For as long as I can remember, every Facebook friend I have (and I have hundreds) has asked me, begged me, to start a blog.  They post these requests on my wall.  They inbox me.  They bring them up #IRL (which is when you know shit is real...).  They say:  You’re an amazing writer.  Your posts give me life.  You had me snorting on the bus.  You MUST DO THIS.  And, after mulling it over for months and months (years and years?), I finally said to myself:  Okay... Yeah...  I’m funny.  I can conjugate a verb like no one’s business.  I’m going to do it.  I’m going to start a blog.

And then I sat down to write, and nothing.



I’m not talking a block; I’m talking a drought.  A Sub-Saharan-sized drought.  The opposite of Noah’s-Ark-and-all-them-animals type drought.  Suddenly, I'm staring at a blank screen with no insight and nothing to say.  And beyond that page are the head-shakes and side-eyes of one-thousand suns.

It all seemed so simple.

As all the saliva in my mouth dissipates, and I fight back against the dramatic, single-tear-cry, I start to succumb to the voices in my head.  You know those voices.  They’re female.  Like a gospel choir, but with fewer members and way more tone-deaf.  Lyrical geniuses they are, they seize on all your fears and turn them into sing-songy rap verses.  Kind of like Drake.  In fact, just like Drake - if he were female and on a continuous loop.  So, now I’ve committed to this damn blog, and all I can hear is:  “Come on and see me for once… come and see meeeee for once… cause you know you can’t wriiiiiiiiiiiite.”      

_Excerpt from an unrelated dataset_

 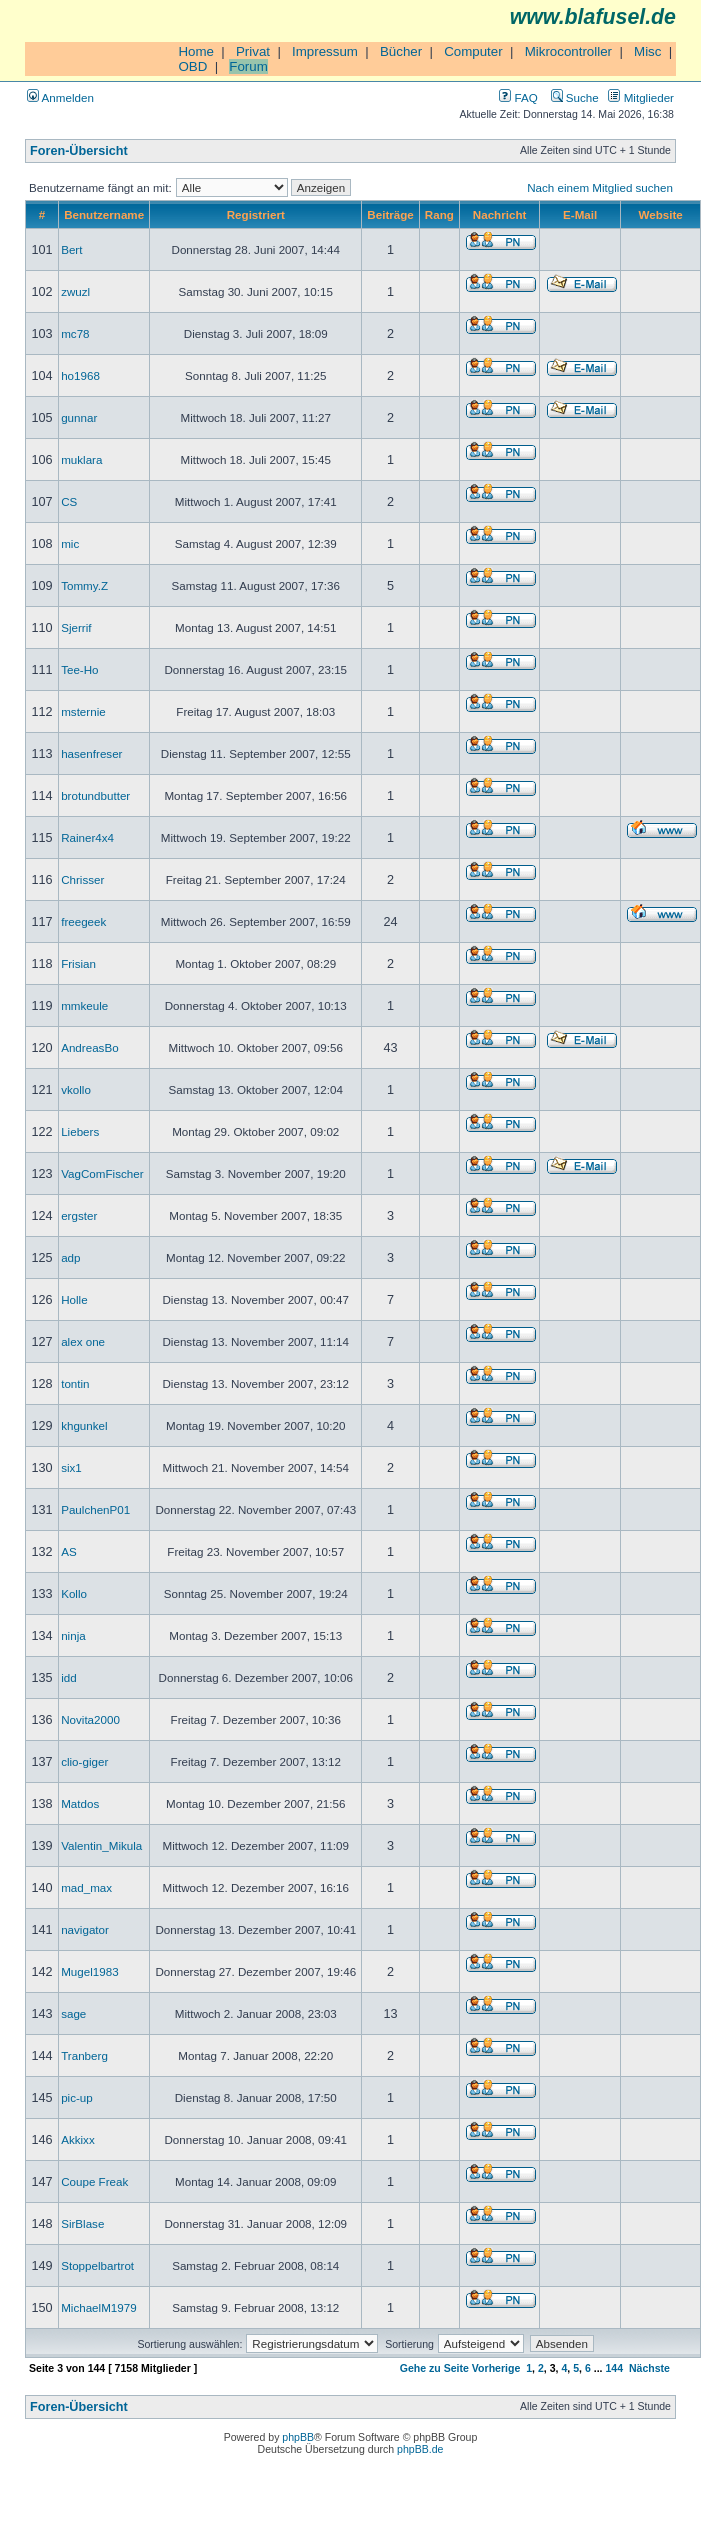 What do you see at coordinates (70, 1257) in the screenshot?
I see `adp` at bounding box center [70, 1257].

Because, let’s be real.  I'm not a writer.  Any more than I'm the President (but, then again, his ass was a washed up game show host, soooooo…).  No.  I'm just a chick who writes, which is waaaay different than being a writer, right?  I mean, it’s like being a runner.  There are runners, and then there are… the hundreds of thousands of people who run...  Okay.  Not what I meant.  It’s like those funny T-shirts say:  “I may run slower than a herd of turtles stampeding through peanut butter, but I run.”  Okay... so that didn’t quite work either.  Alright.  Maybe you are a runner, but you for damn sure ain’t no Kenyan runner.  I mean, you can be a Kentucky runner.  Or a Kansas City runner.  Or a Guatemalan runner (I don’t even know if Guatemalans run, but you get my drift).  But you’ll never, ever be a Kenyan runner.  Feel me?  There’s that ONE DUDE who will cross that finish line waaaaaay ahead of everyone else, and only HE can yell out, “I’M KENYAN, BITCHES!”  But you?  No, ma’am.  You - are - no - Kenyan (unless you are, in which case, let's just pretend you're not for the purposes of this piece).  So, maybe I can be a writer, but I can’t be Shakespeare.  Or Socrates (Did he write?  Now I’m confusing my damn self).  No.  I’d just be a writer.  And is that what I want?  To just be “a” writer?  Oh wait – that is what I want, isn't it?  To just… write.  To just write, and to have people read what I write, and to have those people who read what I write chuckle a little bit... maybe even snort once in a while.  That’s it.  So, I'm actually not even trying to be Kenyan.  Like, I don't even need to be from the Continent (shout out to the Motherland).   Just being a random writer in the good ol’ U.S. of A. would suit me just fine.

So why we having this conversation again?     

Welcome to The Curly Gurl Chronicles.  Thanks for coming.  Sit back.  Put your feet up.  And enjoy the slightly neurotic, brazenly introspective, always entertaining ride.